The jury heard this evidence and was aware of the interests and motives of the State's witnesses. It chose to believe the State's evidence instead of St. John's. The evidence was such that they were entitled to do so.
V. Sentencing
The trial court sentenced St. John to an enhanced term of twenty years. St. John claims the judge did not sufficiently state the aggravating circumstances supporting the enhanced sentence.
If the court finds aggravating or mitigating circumstances, it must record "a statement of the court's reasons for selecting the sentence that it imposes." Ind. Code § 35-38-1-3(3) (Burns 1985 Repl.). Findings of aggravating or mitigating circumstances are ultimate facts and require identification of subsidiary facts to support them. Farina v. State (1982), Ind., 442 N.E.2d 1104. The trial court must enter a specific and individualized statement of reasons for selecting the sentence. Frappier v. State (1983), Ind., 448 N.E.2d 1188.
The sentencing statement must contain: 1) an identification of all significant mitigating and aggravating factors, 2) the specific reason why the circumstance is considered aggravating or mitigating, and 3) an evaluation and balancing of the mitigating circumstances against the aggravating circumstances to determine if the circumstances in aggravation offset the circumstances in mitigation. Henderson v. State (1986), Ind., 489 N.E.2d 68. Such a specific statement assures that the judge considered only proper grounds and safeguards against imposition of arbitrary sentences. It also facilitates appellate review. Id. at 72.
Here, the trial court entered the following sentencing order:
Court now finds that the sentence required by statute is not an appropriate sentence and that the aggravating circumstances far outweigh any mitigating circumstances that exist and that such circumstances warrant an increased sentence. In consideration thereof, the Court has examined the prior record of the Defendant, the type and time of the offense, the weapons involved as well as other circumstances that [were] brought out in testimony as aggravating circumstances... .
A statement that the court has considered the "prior record" of the defendant is not sufficient to support an enhanced sentence. The incidents comprising the criminal activity must be particularly recited. Farina, 442 N.E.2d at 1106. The judge did not indicate that he relied on a criminal history contained in a presentence report, and *1359 nothing in the record indicates St. John's "prior record."
Similarly, a declaration that the court considered the "type and time of the offense" does not specify why this particular offense required an enhanced sentence. The record must reflect a relation of the facts of the crime to the sentence imposed and the objectives to be served by that sentence. Id. at 1106.

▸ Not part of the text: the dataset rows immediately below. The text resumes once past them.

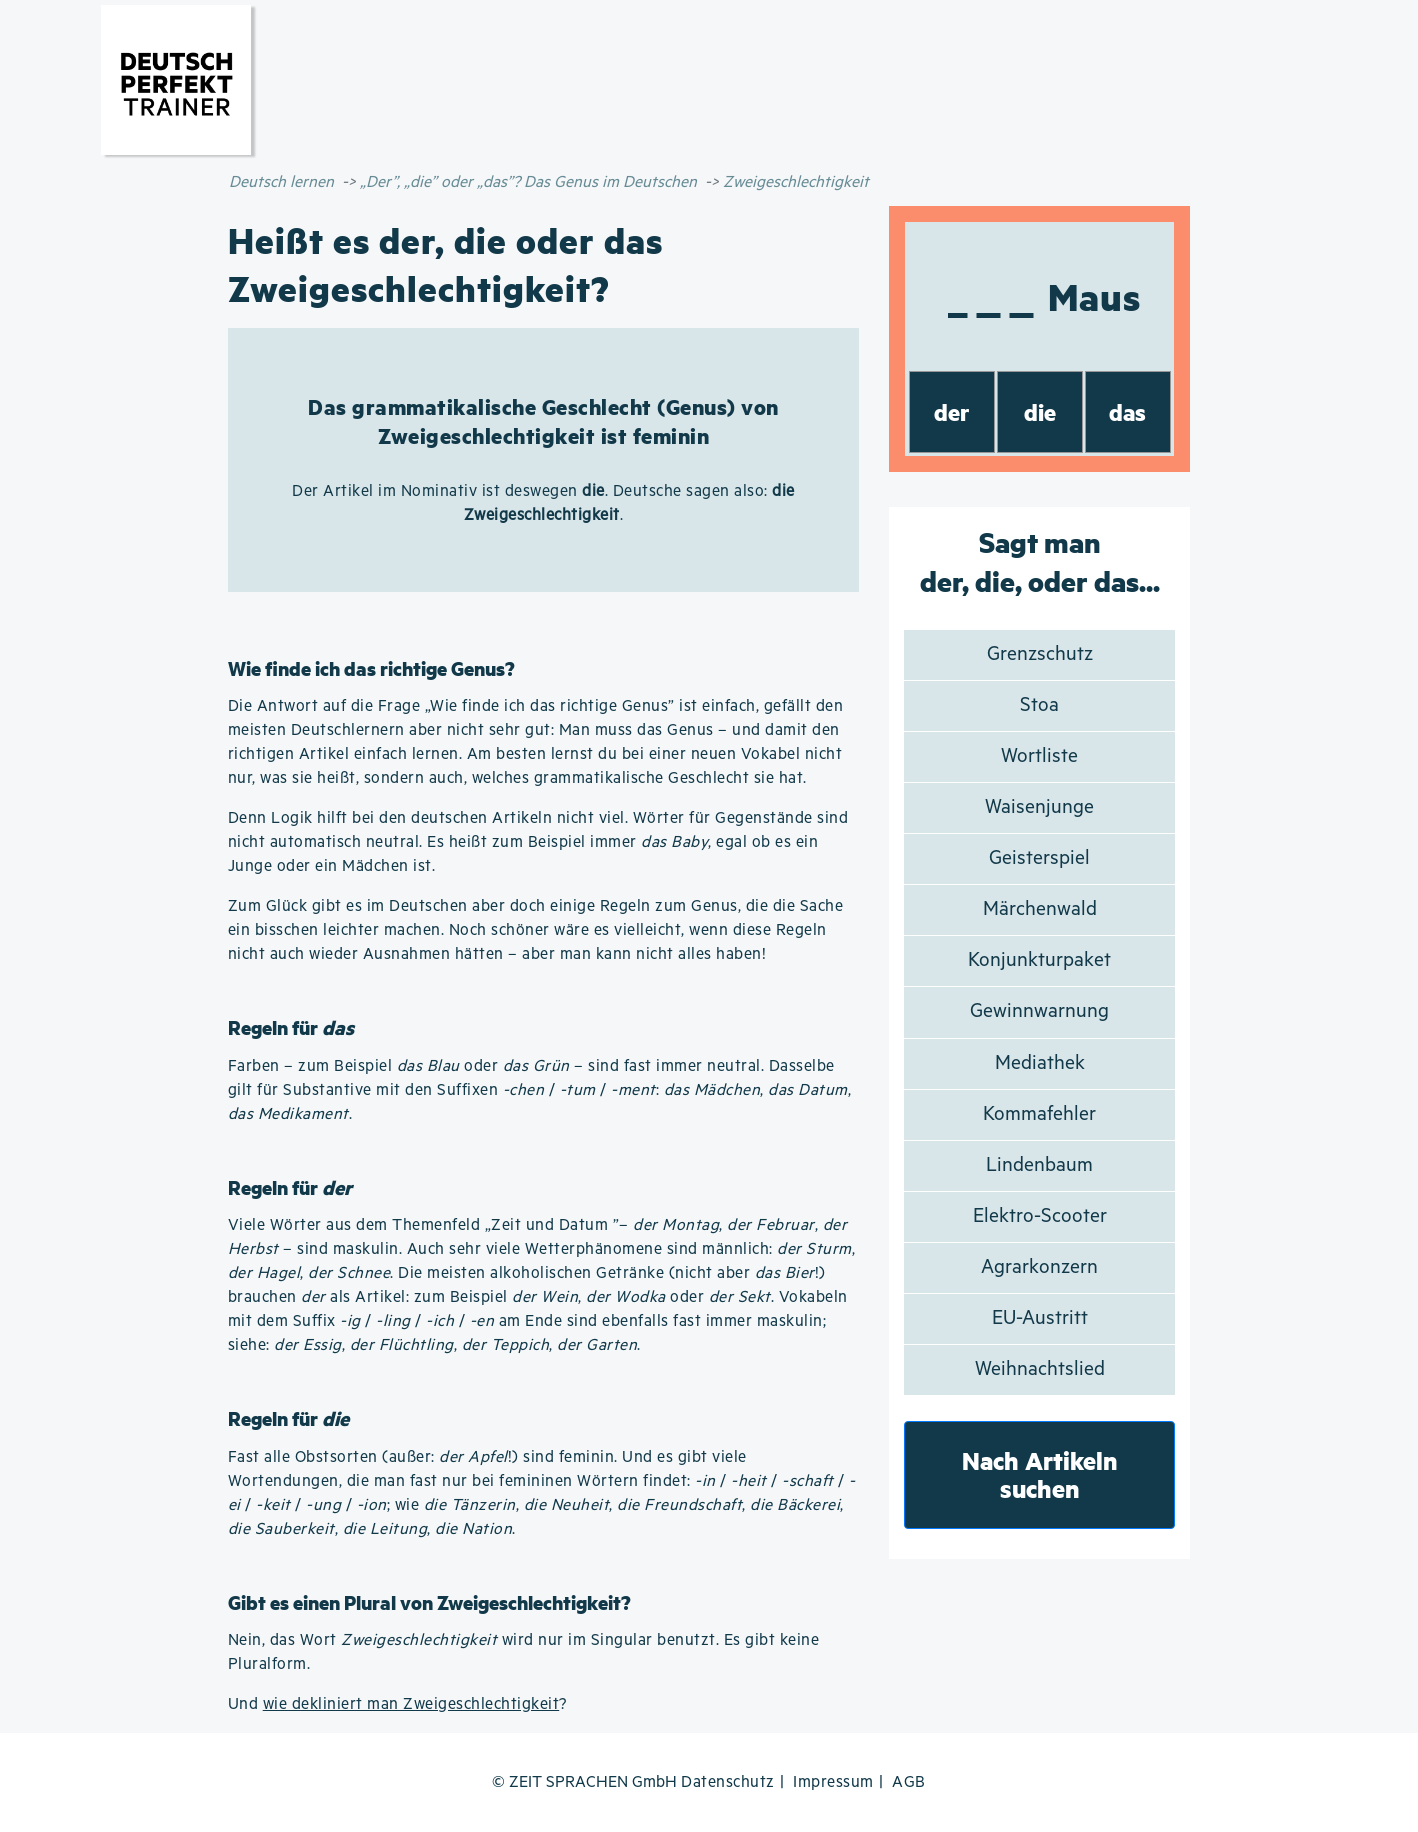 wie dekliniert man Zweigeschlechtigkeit (411, 1704)
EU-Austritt (1040, 1318)
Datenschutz (728, 1782)
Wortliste (1039, 756)
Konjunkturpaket (1039, 960)
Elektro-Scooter (1040, 1216)
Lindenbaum (1039, 1165)
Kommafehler (1039, 1114)
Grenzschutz (1040, 654)
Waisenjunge (1039, 807)
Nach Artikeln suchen (1040, 1474)
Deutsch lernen (281, 182)
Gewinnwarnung (1039, 1011)
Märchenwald (1040, 909)
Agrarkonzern (1039, 1267)
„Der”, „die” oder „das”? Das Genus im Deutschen (528, 182)
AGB (909, 1782)
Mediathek (1040, 1063)
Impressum (833, 1782)
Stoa (1039, 705)
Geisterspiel (1039, 858)
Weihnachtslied (1040, 1369)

Use of a weapon, without more, cannot support an enhanced sentence for armed robbery. A fact which comprises an element of the crime may not also constitute an aggravating factor absent something special about the way in which that element of the crime was committed. See Townsend v. State (1986), Ind., 498 N.E.2d 1198. The court did not point to any particular aspect of the use of the weapon which made its use an aggravating factor.
The statement of the trial court is insufficient to support the imposition of an enhanced sentence. The case is therefore remanded for a more specific statement of aggravating and mitigating circumstances, or for imposition of the presumptive sentence. See Frappier, 448 N.E.2d at 1189.
The cause is remanded for sentencing correction. In all other respects, the trial court is affirmed.
DeBRULER, GIVAN, PIVARNIK and DICKSON, JJ., concur.